• **To do**: Every line below needs to be reproduced exactly.

[Stored data entries]
====
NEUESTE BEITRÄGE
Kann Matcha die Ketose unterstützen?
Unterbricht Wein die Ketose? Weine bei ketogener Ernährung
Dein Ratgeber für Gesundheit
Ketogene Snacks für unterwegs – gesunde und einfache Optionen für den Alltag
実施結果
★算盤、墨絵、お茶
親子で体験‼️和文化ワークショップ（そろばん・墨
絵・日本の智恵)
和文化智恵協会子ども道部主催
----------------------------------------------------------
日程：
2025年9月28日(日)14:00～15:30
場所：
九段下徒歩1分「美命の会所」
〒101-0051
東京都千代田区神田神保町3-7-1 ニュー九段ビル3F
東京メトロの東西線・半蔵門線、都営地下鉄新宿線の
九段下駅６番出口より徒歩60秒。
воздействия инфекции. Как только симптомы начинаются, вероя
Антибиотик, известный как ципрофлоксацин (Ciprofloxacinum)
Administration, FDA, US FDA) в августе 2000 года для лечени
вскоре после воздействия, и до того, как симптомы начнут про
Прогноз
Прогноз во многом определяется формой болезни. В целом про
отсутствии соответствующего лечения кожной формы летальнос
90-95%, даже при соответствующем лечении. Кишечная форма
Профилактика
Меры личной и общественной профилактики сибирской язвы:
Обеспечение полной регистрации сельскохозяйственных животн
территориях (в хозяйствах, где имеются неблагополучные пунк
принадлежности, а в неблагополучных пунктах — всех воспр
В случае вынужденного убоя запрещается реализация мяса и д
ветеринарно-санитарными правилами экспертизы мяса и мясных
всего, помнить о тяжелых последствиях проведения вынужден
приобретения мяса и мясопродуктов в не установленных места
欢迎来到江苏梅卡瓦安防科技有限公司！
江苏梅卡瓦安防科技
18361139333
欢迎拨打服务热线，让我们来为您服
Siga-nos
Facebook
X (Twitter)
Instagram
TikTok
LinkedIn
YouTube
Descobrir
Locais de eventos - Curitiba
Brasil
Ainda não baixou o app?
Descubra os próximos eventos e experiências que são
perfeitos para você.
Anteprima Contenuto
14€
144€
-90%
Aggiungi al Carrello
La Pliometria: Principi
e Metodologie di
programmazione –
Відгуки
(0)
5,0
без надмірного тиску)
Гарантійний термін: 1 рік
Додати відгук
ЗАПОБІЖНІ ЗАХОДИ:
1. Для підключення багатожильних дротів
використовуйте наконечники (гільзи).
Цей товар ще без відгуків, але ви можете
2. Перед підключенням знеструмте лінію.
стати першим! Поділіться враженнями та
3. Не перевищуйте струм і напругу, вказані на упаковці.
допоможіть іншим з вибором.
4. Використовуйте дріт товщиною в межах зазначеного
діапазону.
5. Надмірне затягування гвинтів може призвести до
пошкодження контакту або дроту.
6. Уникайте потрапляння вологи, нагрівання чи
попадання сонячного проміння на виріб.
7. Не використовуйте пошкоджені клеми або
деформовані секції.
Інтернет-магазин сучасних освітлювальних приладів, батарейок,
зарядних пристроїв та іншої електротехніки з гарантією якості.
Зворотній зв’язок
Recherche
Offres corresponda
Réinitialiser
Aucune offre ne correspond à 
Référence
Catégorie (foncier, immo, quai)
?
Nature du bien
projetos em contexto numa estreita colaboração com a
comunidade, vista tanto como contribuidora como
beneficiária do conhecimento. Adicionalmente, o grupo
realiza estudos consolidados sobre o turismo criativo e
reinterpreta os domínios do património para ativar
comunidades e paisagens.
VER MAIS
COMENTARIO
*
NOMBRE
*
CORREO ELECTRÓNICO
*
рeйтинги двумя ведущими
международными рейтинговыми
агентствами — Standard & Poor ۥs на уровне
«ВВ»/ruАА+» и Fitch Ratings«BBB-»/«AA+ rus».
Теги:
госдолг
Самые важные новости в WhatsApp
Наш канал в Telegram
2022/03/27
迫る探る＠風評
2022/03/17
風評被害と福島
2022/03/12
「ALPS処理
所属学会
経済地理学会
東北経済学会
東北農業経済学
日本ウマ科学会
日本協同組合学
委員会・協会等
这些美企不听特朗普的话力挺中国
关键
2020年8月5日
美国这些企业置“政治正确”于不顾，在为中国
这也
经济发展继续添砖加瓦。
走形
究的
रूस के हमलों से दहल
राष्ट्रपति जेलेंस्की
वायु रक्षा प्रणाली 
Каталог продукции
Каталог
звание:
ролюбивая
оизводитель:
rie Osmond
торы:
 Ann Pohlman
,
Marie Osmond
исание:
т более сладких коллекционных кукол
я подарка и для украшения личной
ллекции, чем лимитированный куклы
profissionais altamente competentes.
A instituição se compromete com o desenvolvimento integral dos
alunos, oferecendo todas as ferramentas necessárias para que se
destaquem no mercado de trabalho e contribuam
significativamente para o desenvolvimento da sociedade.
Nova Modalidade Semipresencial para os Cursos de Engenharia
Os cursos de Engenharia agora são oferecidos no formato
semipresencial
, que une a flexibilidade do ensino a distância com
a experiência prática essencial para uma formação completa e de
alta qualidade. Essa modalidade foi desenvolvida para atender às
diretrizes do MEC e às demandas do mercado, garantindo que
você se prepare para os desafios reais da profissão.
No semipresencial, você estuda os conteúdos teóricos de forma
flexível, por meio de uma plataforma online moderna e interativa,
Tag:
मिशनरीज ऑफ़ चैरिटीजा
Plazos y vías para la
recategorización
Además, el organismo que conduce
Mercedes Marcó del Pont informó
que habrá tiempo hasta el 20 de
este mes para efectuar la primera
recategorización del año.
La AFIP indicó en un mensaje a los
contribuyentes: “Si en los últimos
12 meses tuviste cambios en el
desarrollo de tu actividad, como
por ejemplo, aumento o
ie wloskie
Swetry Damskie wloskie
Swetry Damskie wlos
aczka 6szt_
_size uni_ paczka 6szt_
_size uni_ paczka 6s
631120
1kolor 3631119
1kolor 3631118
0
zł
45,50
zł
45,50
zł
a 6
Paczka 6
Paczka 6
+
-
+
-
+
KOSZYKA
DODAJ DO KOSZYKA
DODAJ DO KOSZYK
====
• **Written response**:
NEUESTE BEITRÄGE
Kann Matcha die Ketose unterstützen?
Unterbricht Wein die Ketose? Weine bei ketogener Ernährung
Dein Ratgeber für Gesundheit
Ketogene Snacks für unterwegs – gesunde und einfache Optionen für den Alltag
実施結果
★算盤、墨絵、お茶
親子で体験‼️和文化ワークショップ（そろばん・墨
絵・日本の智恵)
和文化智恵協会子ども道部主催
----------------------------------------------------------
日程：
2025年9月28日(日)14:00～15:30
場所：
九段下徒歩1分「美命の会所」
〒101-0051
東京都千代田区神田神保町3-7-1 ニュー九段ビル3F
東京メトロの東西線・半蔵門線、都営地下鉄新宿線の
九段下駅６番出口より徒歩60秒。
воздействия инфекции. Как только симптомы начинаются, вероя
Антибиотик, известный как ципрофлоксацин (Ciprofloxacinum)
Administration, FDA, US FDA) в августе 2000 года для лечени
вскоре после воздействия, и до того, как симптомы начнут про
Прогноз
Прогноз во многом определяется формой болезни. В целом про
отсутствии соответствующего лечения кожной формы летальнос
90-95%, даже при соответствующем лечении. Кишечная форма
Профилактика
Меры личной и общественной профилактики сибирской язвы:
Обеспечение полной регистрации сельскохозяйственных животн
территориях (в хозяйствах, где имеются неблагополучные пунк
принадлежности, а в неблагополучных пунктах — всех воспр
В случае вынужденного убоя запрещается реализация мяса и д
ветеринарно-санитарными правилами экспертизы мяса и мясных
всего, помнить о тяжелых последствиях проведения вынужден
приобретения мяса и мясопродуктов в не установленных места
欢迎来到江苏梅卡瓦安防科技有限公司！
江苏梅卡瓦安防科技
18361139333
欢迎拨打服务热线，让我们来为您服
Siga-nos
Facebook
X (Twitter)
Instagram
TikTok
LinkedIn
YouTube
Descobrir
Locais de eventos - Curitiba
Brasil
Ainda não baixou o app?
Descubra os próximos eventos e experiências que são
perfeitos para você.
Anteprima Contenuto
14€
144€
-90%
Aggiungi al Carrello
La Pliometria: Principi
e Metodologie di
programmazione –
Відгуки
(0)
5,0
без надмірного тиску)
Гарантійний термін: 1 рік
Додати відгук
ЗАПОБІЖНІ ЗАХОДИ:
1. Для підключення багатожильних дротів
використовуйте наконечники (гільзи).
Цей товар ще без відгуків, але ви можете
2. Перед підключенням знеструмте лінію.
стати першим! Поділіться враженнями та
3. Не перевищуйте струм і напругу, вказані на упаковці.
допоможіть іншим з вибором.
4. Використовуйте дріт товщиною в межах зазначеного
діапазону.
5. Надмірне затягування гвинтів може призвести до
пошкодження контакту або дроту.
6. Уникайте потрапляння вологи, нагрівання чи
попадання сонячного проміння на виріб.
7. Не використовуйте пошкоджені клеми або
деформовані секції.
Інтернет-магазин сучасних освітлювальних приладів, батарейок,
зарядних пристроїв та іншої електротехніки з гарантією якості.
Зворотній зв’язок
Recherche
Offres corresponda
Réinitialiser
Aucune offre ne correspond à 
Référence
Catégorie (foncier, immo, quai)
?
Nature du bien
projetos em contexto numa estreita colaboração com a
comunidade, vista tanto como contribuidora como
beneficiária do conhecimento. Adicionalmente, o grupo
realiza estudos consolidados sobre o turismo criativo e
reinterpreta os domínios do património para ativar
comunidades e paisagens.
VER MAIS
COMENTARIO
*
NOMBRE
*
CORREO ELECTRÓNICO
*
рeйтинги двумя ведущими
международными рейтинговыми
агентствами — Standard & Poor ۥs на уровне
«ВВ»/ruАА+» и Fitch Ratings«BBB-»/«AA+ rus».
Теги:
госдолг
Самые важные новости в WhatsApp
Наш канал в Telegram
2022/03/27
迫る探る＠風評
2022/03/17
風評被害と福島
2022/03/12
「ALPS処理
所属学会
経済地理学会
東北経済学会
東北農業経済学
日本ウマ科学会
日本協同組合学
委員会・協会等
这些美企不听特朗普的话力挺中国
关键
2020年8月5日
美国这些企业置“政治正确”于不顾，在为中国
这也
经济发展继续添砖加瓦。
走形
究的
रूस के हमलों से दहल
राष्ट्रपति जेलेंस्की
वायु रक्षा प्रणाली 
Каталог продукции
Каталог
звание:
ролюбивая
оизводитель:
rie Osmond
торы:
 Ann Pohlman
,
Marie Osmond
исание:
т более сладких коллекционных кукол
я подарка и для украшения личной
ллекции, чем лимитированный куклы
profissionais altamente competentes.
A instituição se compromete com o desenvolvimento integral dos
alunos, oferecendo todas as ferramentas necessárias para que se
destaquem no mercado de trabalho e contribuam
significativamente para o desenvolvimento da sociedade.
Nova Modalidade Semipresencial para os Cursos de Engenharia
Os cursos de Engenharia agora são oferecidos no formato
semipresencial
, que une a flexibilidade do ensino a distância com
a experiência prática essencial para uma formação completa e de
alta qualidade. Essa modalidade foi desenvolvida para atender às
diretrizes do MEC e às demandas do mercado, garantindo que
você se prepare para os desafios reais da profissão.
No semipresencial, você estuda os conteúdos teóricos de forma
flexível, por meio de uma plataforma online moderna e interativa,
Tag:
मिशनरीज ऑफ़ चैरिटीजा
Plazos y vías para la
recategorización
Además, el organismo que conduce
Mercedes Marcó del Pont informó
que habrá tiempo hasta el 20 de
este mes para efectuar la primera
recategorización del año.
La AFIP indicó en un mensaje a los
contribuyentes: “Si en los últimos
12 meses tuviste cambios en el
desarrollo de tu actividad, como
por ejemplo, aumento o
ie wloskie
Swetry Damskie wloskie
Swetry Damskie wlos
aczka 6szt_
_size uni_ paczka 6szt_
_size uni_ paczka 6s
631120
1kolor 3631119
1kolor 3631118
0
zł
45,50
zł
45,50
zł
a 6
Paczka 6
Paczka 6
+
-
+
-
+
KOSZYKA
DODAJ DO KOSZYKA
DODAJ DO KOSZYK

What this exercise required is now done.